Re: largest finite float from Dave Peterson on 2002-01-24 (www-xml-schema-comments@w3.org from January to March 2002)

From: Dave Peterson <davep@acm.org>
Date: Wed, 23 Jan 2002 22:47:18 -0500
To: zongaro@ca.ibm.com, www-xml-schema-comments@w3.org
Cc: cmsmcq@acm.org, ashokma@microsoft.com, Paul.V.Biron@kp.org
Message-Id: <a05010402b87520608b1b@[209.6.249.111]>
At 4:58 PM -0500 1/23/02, zongaro@ca.ibm.com wrote:
>C.M. Sperberg-McQueen wrote:
>[[
>The largest finite float, if I understand the notes correctly, is
>
>    m * 2**e
>
>where ** means exponentiation,
>        m is the largest number representable in the mantissa, and
>        e is the largest number representable as an exponent

[TERMINOLOGY NOTE:  m in this representation is *not* properly called the
mantissa.  "Significand" is better.]

>Since we have
>
>   m = 2 ** 24 - 1
>   e = 127
>
>it follows that
>
>   m * 2**e = (2**24) * (2**127) - 2**127
>            = 2**151 - 2**127
>
>]]
>
>A small correction here - the maximum value of e in that formula is 
>actually 104 (the minimum value is -149), so I believe the largest 
>finite float value is 2^128 - 2^104, which is approximately 
>3.4028x10^38.  (I'll refer to it as M below.)

Almost.  Depending on how old that paper of mine was--there was a time when
I was confused about how 754 approached this matter.

     o	For float, one uses 8 bits for e and 24 for m.

     o	For "normalized" numbers, the top bit of m is on.

     o	For normalized *positive* numbers, (since one bit is m's sign bit,
	there are 23 left), this means

	o    -127 <= e <= 127

	     (All bits on, -128, is reserved for signalling NaNs and
	     infinities.)

	o    2*22 <= m <= 2*23 - 1

     o	For e = 0, this would result in normalized positive numbers of the
	form m * 2**e running from 2**22 to 2**23 - 1 .  Then varying e
	equally on either side of 0 would bias things heavily in favor of
	large numbers.

     o	What they want is, for exponent zero, to have numbers close to and
	just less than 1.  This requires that you bias the exponent by -23.

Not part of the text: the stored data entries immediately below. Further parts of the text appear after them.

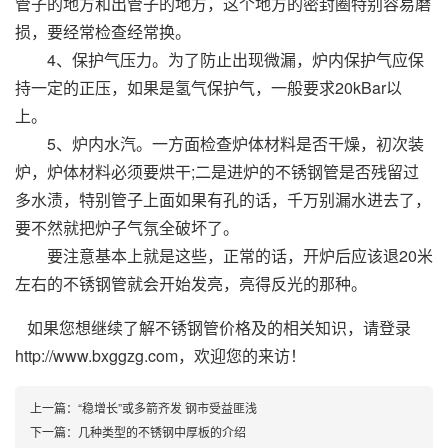
管子的地方和出管子的地方，这个地方的密封圈特别容易磨
损，要经常检查经常换。
4、保护气压力。为了防止出现微漏，炉内保护气应保
持一定的正压，如果是氢气保护气，一般要求20kBar以
上。
5、炉内水汽。一方面检查炉体材料是否干燥，初次装
炉，炉体材料必须要烘干;二是进炉的不锈钢管是否残留过
多水渍，特别管子上面如果有孔的话，千万别漏水进去了，
要不然就把炉子气氛全破坏了。
要注意基本上就是这些，正常的话，开炉后应该退20米
左右的不锈钢管就会开始发亮，亮得反光的那种。
如果您想继续了解不锈钢管价格及的相关知识，请登录
http://www.bxggzg.com
，欢迎您的来访！
上一篇：
“稳增长”或多箭齐发 钢市受益匪浅
下一篇：
几种类型的不锈钢中厚板的介绍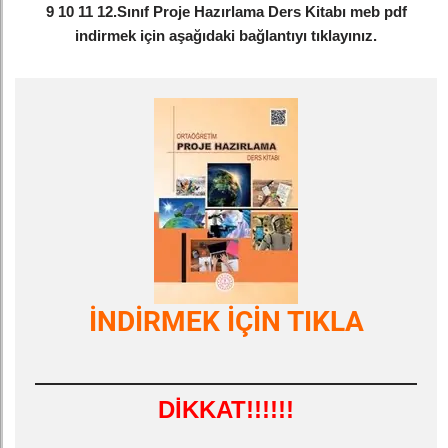
9 10 11 12.Sınıf Proje Hazırlama Ders Kitabı meb pdf
indirmek için aşağıdaki bağlantıyı tıklayınız.
İNDİRMEK İÇİN TIKLA
DİKKAT!!!!!!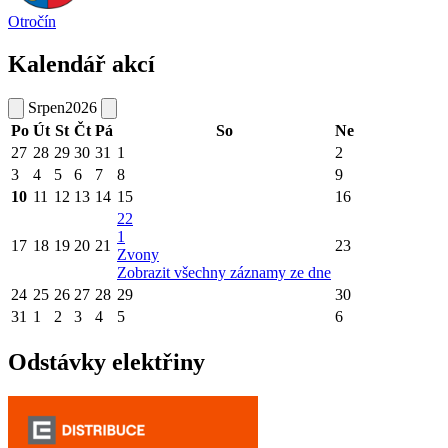
Otročín
Kalendář akcí
Srpen
2026
Po
Út
St
Čt
Pá
So
Ne
27
28
29
30
31
1
2
3
4
5
6
7
8
9
10
11
12
13
14
15
16
22
1
17
18
19
20
21
23
Zvony
Zobrazit všechny záznamy ze dne
24
25
26
27
28
29
30
31
1
2
3
4
5
6
Odstávky elektřiny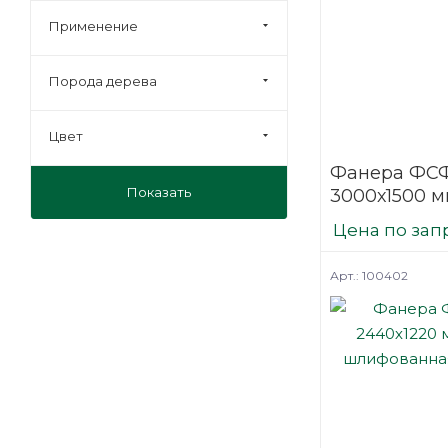
Применение
Порода дерева
Цвет
Фанера ФСФ
Показать
3000х1500 м
шлифованн
Цена по зап
березовая
Арт.: 100402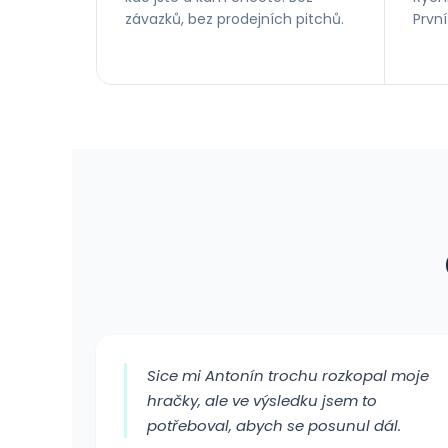
závazků, bez prodejních pitchů.
Prvn
Sice mi Antonín trochu rozkopal moje
hračky, ale ve výsledku jsem to
potřeboval, abych se posunul dál.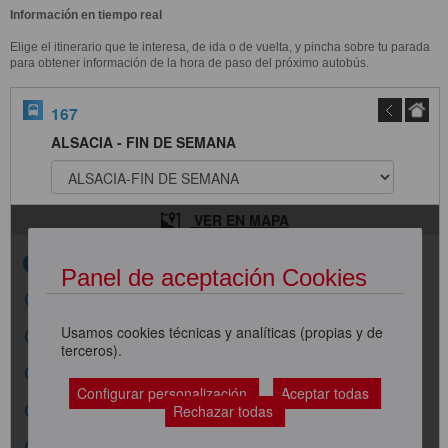
Información en tiempo real
Elige el itinerario que te interesa, de ida o de vuelta, y pincha sobre tu parada
para obtener información de la hora de paso del próximo autobús.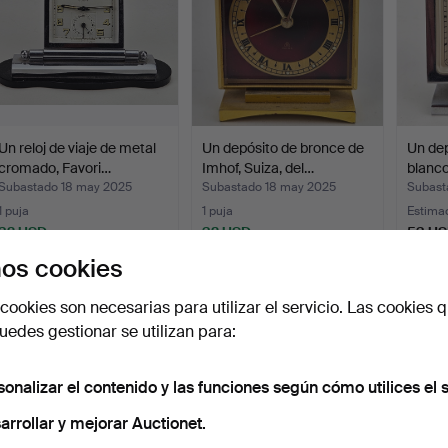
Un reloj de viaje de metal
Un depósito de bronce de
Un dep
cromado, Favori…
Imhof, Suiza, del…
blanco
Subastado 18 may 2025
Subastado 18 may 2025
Subast
1 puja
1 puja
Estima
32 USD
32 USD
53 U
os cookies
cookies son necesarias para utilizar el servicio. Las cookies q
edes gestionar se utilizan para:
sonalizar el contenido y las funciones según cómo utilices el s
arrollar y mejorar Auctionet.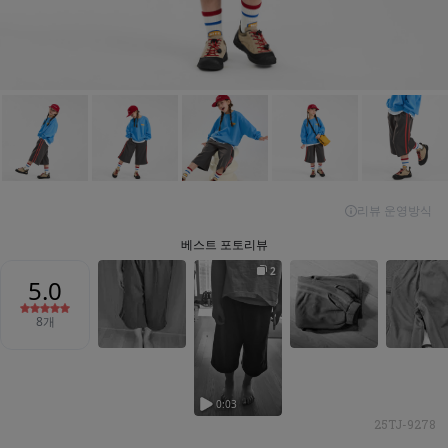
25TJ-9278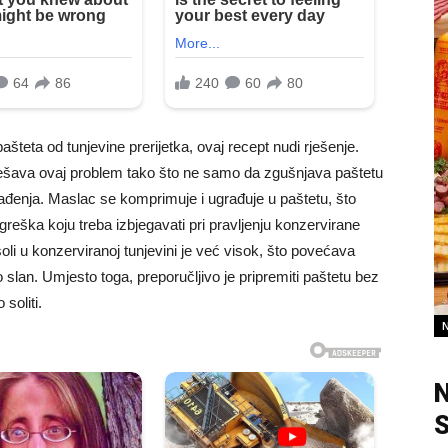
šteta od tunjevine prerijetka, ovaj recept nudi rješenje.
ješava ovaj problem tako što ne samo da zgušnjava paštetu
enja. Maslac se komprimuje i ugrađuje u paštetu, što
reška koju treba izbjegavati pri pravljenju konzervirane
soli u konzerviranoj tunjevini je već visok, što povećava
lan. Umjesto toga, preporučljivo je pripremiti paštetu bez
soliti.
N
S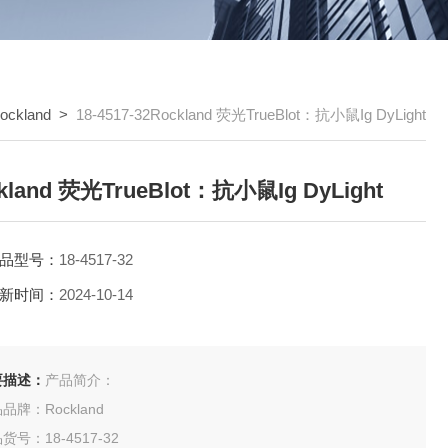
ockland
>
18-4517-32Rockland 荧光TrueBlot：抗小鼠Ig DyLight
kland 荧光TrueBlot：抗小鼠Ig DyLight
品型号：
18-4517-32
新时间：
2024-10-14
要描述：
产品简介：
品牌：Rockland
货号：18-4517-32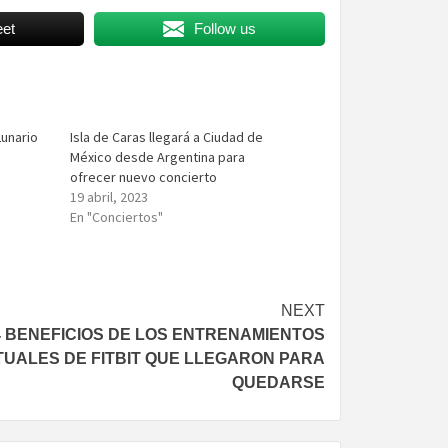
et
Follow us
Lunario
Isla de Caras llegará a Ciudad de
México desde Argentina para
ofrecer nuevo concierto
19 abril, 2023
En "Conciertos"
NEXT
4 BENEFICIOS DE LOS ENTRENAMIENTOS
TUALES DE FITBIT QUE LLEGARON PARA
QUEDARSE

     o	This means the number represented by m and e is (m * 2**e * 2**-23)

Therefore the largest number representable is

	(2**23 - 1) * 2**127 * 2**-23

which is

	(2**23 - 1) * 2**104,  AKA  (2**127 - 2**104)

Net result is that Michael (and undoubtably me, back then) didn't bias the
exponent--and Michael, me back then, and Henry all failed to account for
the sign bit.  I leave it to those with time and calculator packages to
work out the decimal representation.

Henry continued, again quoting Michael:
>[[
>Some things are, unfortunately, not so clear to me:
>
>   (a) what the next largest float would be if we had one
>   (b) where the watershed point is between infinity and 2.85...E45
>   (c) whether the negative numbers are exactly the same as these
>       plus a minus sign, or divergent in some way
>
>I don't believe there has been any confusion over the watershed
>between zero and the smallest representable float.
>
>Dave, if you can confirm that I have correctly interpreted your
>notes, I'd be grateful.  Ditto if anyone can shed light on questions
>(a), (b), (c) above.
>]]
>
>      Regarding question (a), I'm not sure if there is a sensible 
>answer to that.  To have a next larger finite float value, you'd 
>have to have either more bits in the mantissa or more bits in the 
>exponent - which you choose determines what would be the next larger 
>float value.

Because of the bias, if you add more bits to the m (sorry, but it ain't a
mantissa) you also increase the bias, no net gain.  To get larger numbers
you must increase the exponent's bits.  Therefore, the next larger number
would be

	(2**22) * 2**(127 + 1) * 2**-23,  AKA  (2**127)

>[[
>A literal in the 
><http://www.w3.org/TR/2001/REC-xmlschema-2-20010502/#dt-lexical-space>·lexical 
>space· representing a decimal number d maps to the normalized value 
>in the 
><http://www.w3.org/TR/2001/REC-xmlschema-2-20010502/#dt-value-space>·value 
>space· of float that is closest to d in the sense defined by 
><http://www.w3.org/TR/2001/REC-xmlschema-2-20010502/#clinger1990>[Clinger, 
>WD (1990)]; if d is exactly halfway between two such values then the 
>even value is chosen.
>]]
>
>      A literal reading of that text would have any lexical value 
>representing a decimal number greater than M map to M, because 
>that's the closest normalized value in the value space.  So, for 
>instance, 1.0E+100000 would map to M.  I believe that behaviour 
>would be contrary to the expectations of most users.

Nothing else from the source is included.